Bears, he’d said, are scary… but there’s nothing more dangerous than a mother moose with her calfs. The best thing to do, he’d said, Is just to walk away.

But that wasn’t going to work this time.

My instincts were firing and I did what I always do… Try to talk my way out of it.

Hello, my name is Jeremy, I said to the moose. I seek passage. I mean no harm yet, somehow, I hurt everything around me.

This time two days ago, I told the moose, I forgot to call my mother on her birthday… So.. these are your children? Beautiful. Are they baptized? No? They should be. They must be.

I’m an ordained minister. Online course but, qualified, I assure you. You wouldn’t want them to end up in some outer ring of heaven. We’ll just have to follow the rose petals back to my camp.

It’s on a river.
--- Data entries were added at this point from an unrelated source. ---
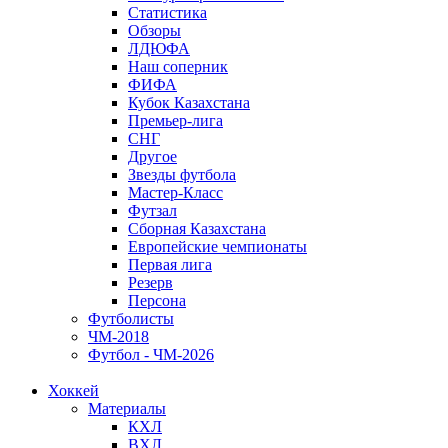
Статистика
Обзоры
ЛДЮФА
Наш соперник
ФИФА
Кубок Казахстана
Премьер-лига
СНГ
Другое
Звезды футбола
Мастер-Класс
Футзал
Сборная Казахстана
Европейские чемпионаты
Первая лига
Резерв
Персона
Футболисты
ЧМ-2018
Футбол - ЧМ-2026
Хоккей
Материалы
КХЛ
ВХЛ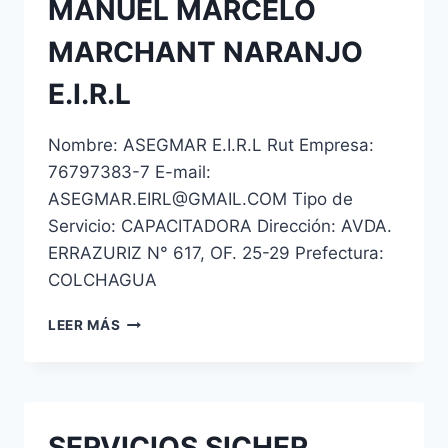
MANUEL MARCELO
MARCHANT NARANJO
E.I.R.L
Nombre: ASEGMAR E.I.R.L Rut Empresa:
76797383-7 E-mail:
ASEGMAR.EIRL@GMAIL.COM Tipo de
Servicio: CAPACITADORA Dirección: AVDA.
ERRAZURIZ N° 617, OF. 25-29 Prefectura:
COLCHAGUA
SEGURIDAD
LEER MÁS
PRIVADA
Y
GESTION
DE
RIESGOS
SERVICIOS SICHER
MANUEL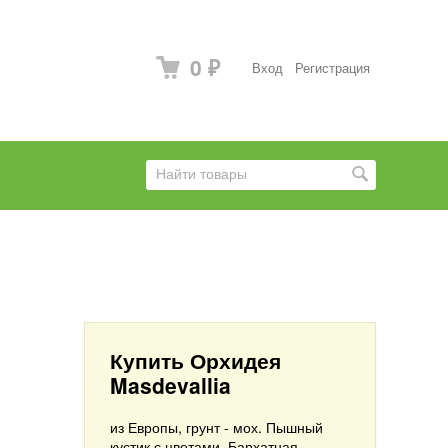
0
Вход
Регистрация
₽
Купить Орхидея
Masdevallia
из Европы, грунт - мох.
Пышный
кустик с цветами.
Бархатная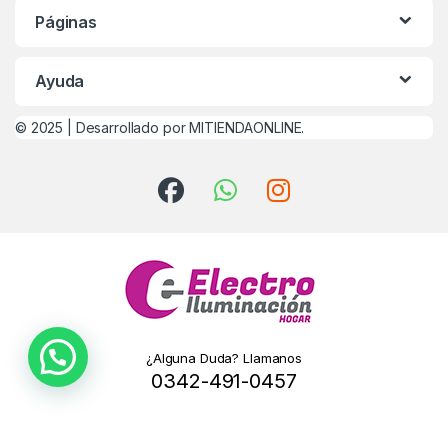
Páginas
Ayuda
© 2025 |
Desarrollado por MITIENDAONLINE.
¿Alguna Duda? Llamanos
0342-491-0457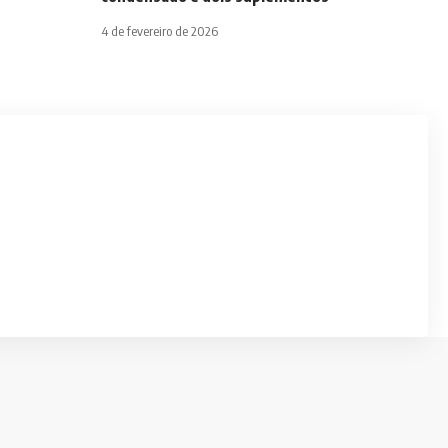
4 de fevereiro de 2026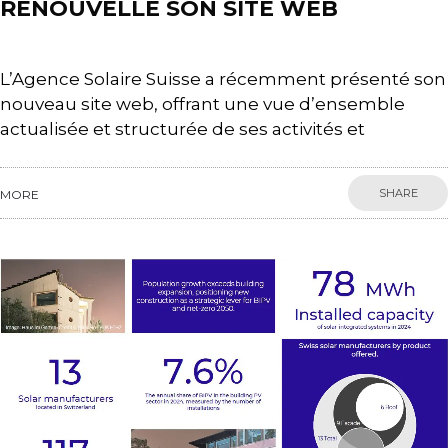
RENOUVELLE SON SITE WEB
L’Agence Solaire Suisse a récemment présenté son
nouveau site web, offrant une vue d’ensemble
actualisée et structurée de ses activités et
SHARE
MORE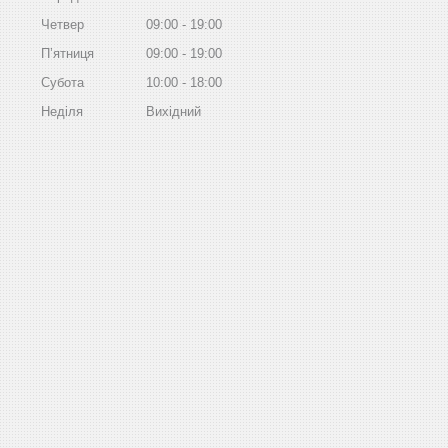
Четвер
09:00
19:00
Пʼятниця
09:00
19:00
Субота
10:00
18:00
Неділя
Вихідний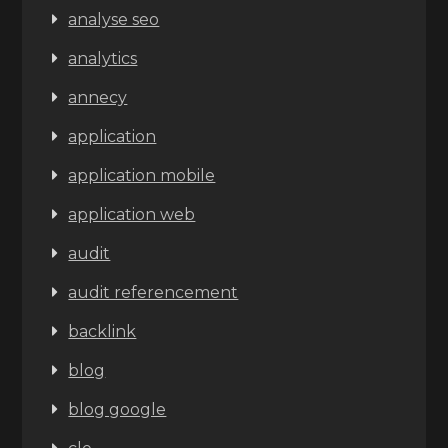
analyse seo
analytics
annecy
application
application mobile
application web
audit
audit referencement
backlink
blog
blog google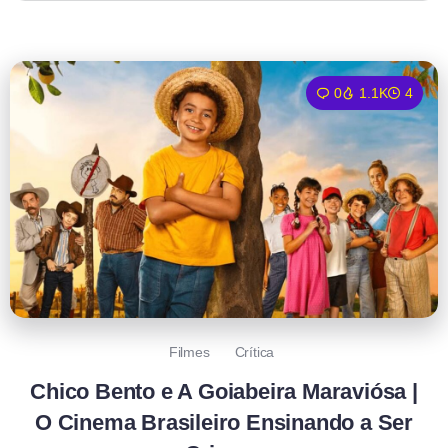
0
1.1K
4
Filmes
Crítica
Chico Bento e A Goiabeira Maraviósa |
O Cinema Brasileiro Ensinando a Ser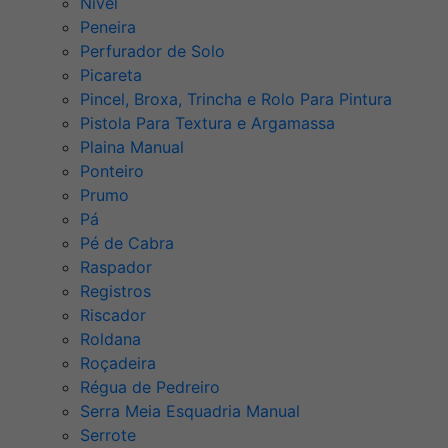
Nível
Peneira
Perfurador de Solo
Picareta
Pincel, Broxa, Trincha e Rolo Para Pintura
Pistola Para Textura e Argamassa
Plaina Manual
Ponteiro
Prumo
Pá
Pé de Cabra
Raspador
Registros
Riscador
Roldana
Roçadeira
Régua de Pedreiro
Serra Meia Esquadria Manual
Serrote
Just a quick dunk and they’ll never have to worry about anything again.

I’ll build a fire. No, no… No trouble at all.. I was going to build one anyway. I’ll be glad for the companionship and honestly, I brought too much food, I’ll be glad not to carry it back.

We were vague apparitions, the four of us, trudging back to camp. All the trail markers suddenly less sorrowful for my sudden wealth of company.

I was almost a changed man. My destiny irrevocably altered and, finally, for once, for the better. The breath of god whispered in the yonder leaves.

Do you love me? I asked of the moose.

And there in the golden hour, I closed my eyes and waited as my prayer, like every prayer ever uttered before or since, was met with but silence.

For the moose had gone. Drifted off without a word into another wing of their 4 million sq ft expanse. I checked my pockets and found no invitation to follow.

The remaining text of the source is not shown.